The American West's wild horse saga will not end without a good fight from lovers of the land and the animals.
Emmy Award-winning filmmaker James Kleinert has been documenting the struggle of the wild horse and its disappearance from the West for the last six years. Kleinert has been gathering footage and commentary from wild horse lovers and at roundups. He will share his work, "Disappointment Valley," with the Wood River Valley on Saturday, Dec. 12, at 6 p.m. at the nexStage Theatre in Ketchum. The screening will also include a post discussion with Kleinert, author Michael Blake and valley resident Steve Garman. Tickets for the event are $15. They are available at the door.
"The wild horse will be annihilated as an American symbol," Kleinert said. "The Bureau of Land Management is pitting horse advocates against ranchers, but there is a greater issue."

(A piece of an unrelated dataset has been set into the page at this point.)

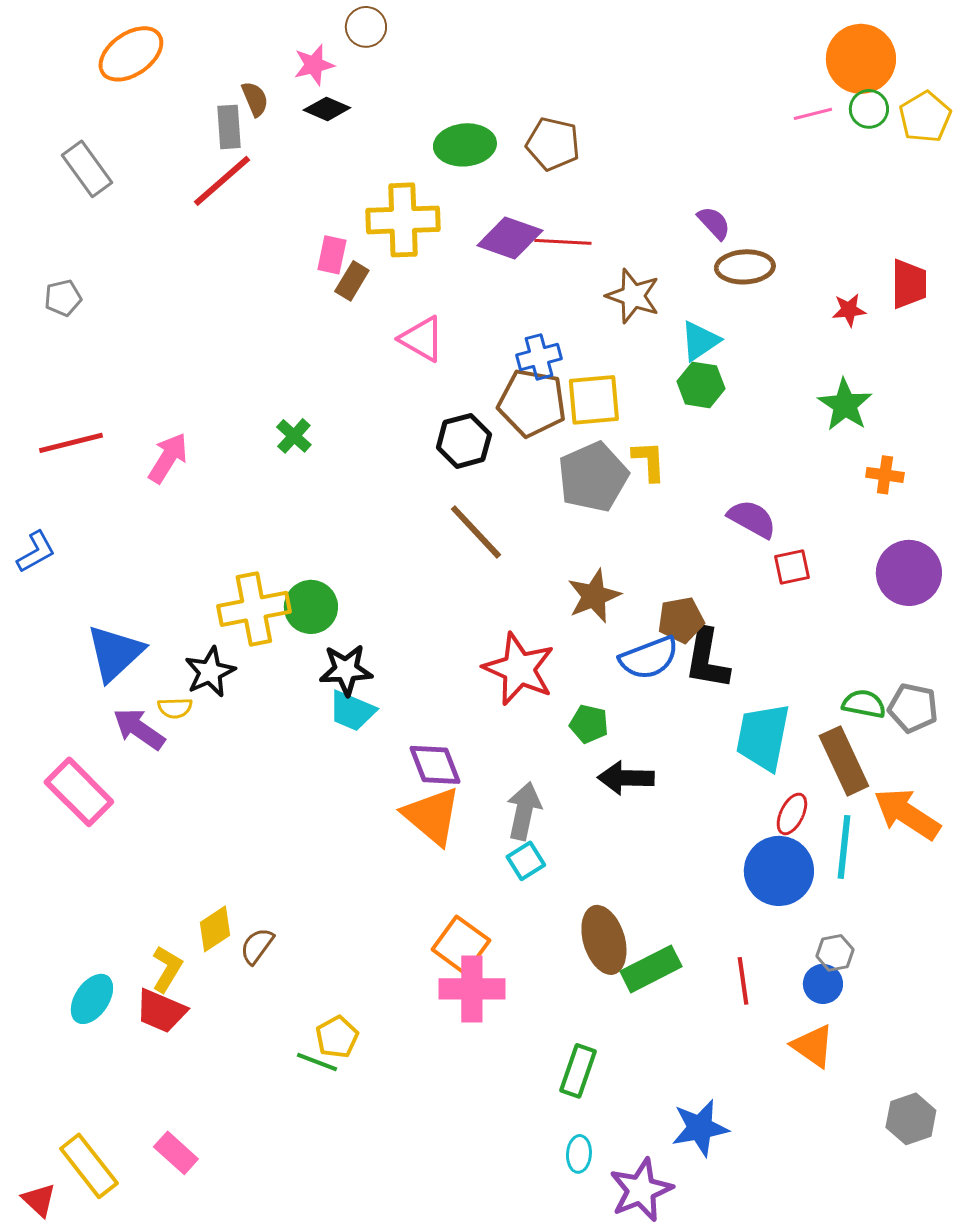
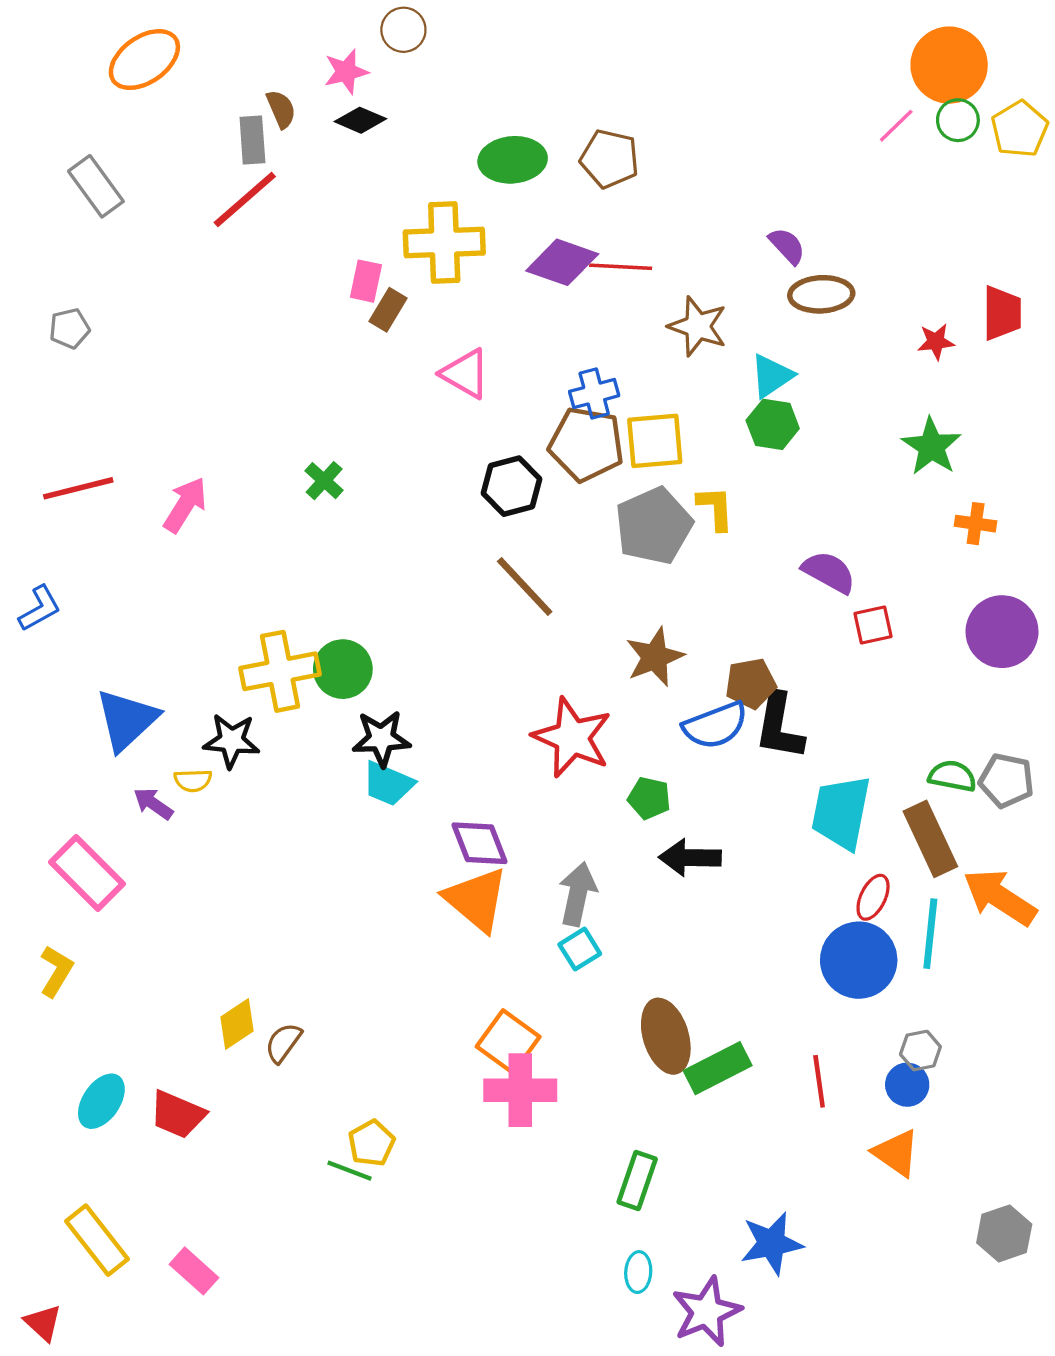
pink line: (813, 114) -> (896, 126), turned -30
black star: (210, 672) -> (231, 741), turned 30
purple arrow: (139, 729) -> (153, 804), size x0.7
yellow L-shape: (167, 969) -> (56, 971), moved
yellow rectangle: (89, 1166) -> (97, 1240), moved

The larger issue is the mining of public land, he said.
"In southwest Colorado, uranium mining is on the comeback and nuclear energy is also on the rise, especially in the Four Corners area," Kleinert said. "We are looking at the end of an era in the American West. Change is coming. Public lands will be shut down and wild horses taken away. We must take a stand and go forward with alternative energy sources."
Through interviews with scientific experts, ranchers, historians, wild horse owners, animal rights activists, environmentalists, movie stars, uranium prospectors and other colorful characters, Kleinert examines the origins and effects of recent legislation clearing the way for the roundup and auctioning of wild horses in America.
The film interviews Jim Baca, BLM director under the Clinton administration; Rep. Raul M. Grijalva, D-Ariz., and chairman of the National Parks, Forests and Public Lands Subcommittee; Michael Blake, writer of "Dances With Wolves" and wild horse advocate; Grammy Award-winning singer and songwriter Sheryl Crow; actor Viggo Mortensen; and actress Daryl Hannah.
Kleinert's film includes discusses wild horses being removed for oil, gas, mining and corporate cattle grazing. The film also explores the vast exploitation of public lands to meet what is presented as a failed energy policy and offers alternatives.
Kleinert said he does not oppose the management of horses, just the reasoning for and degree to which it is done.
"Wild horses do have to be managed," he said. "The range can only support a certain amount."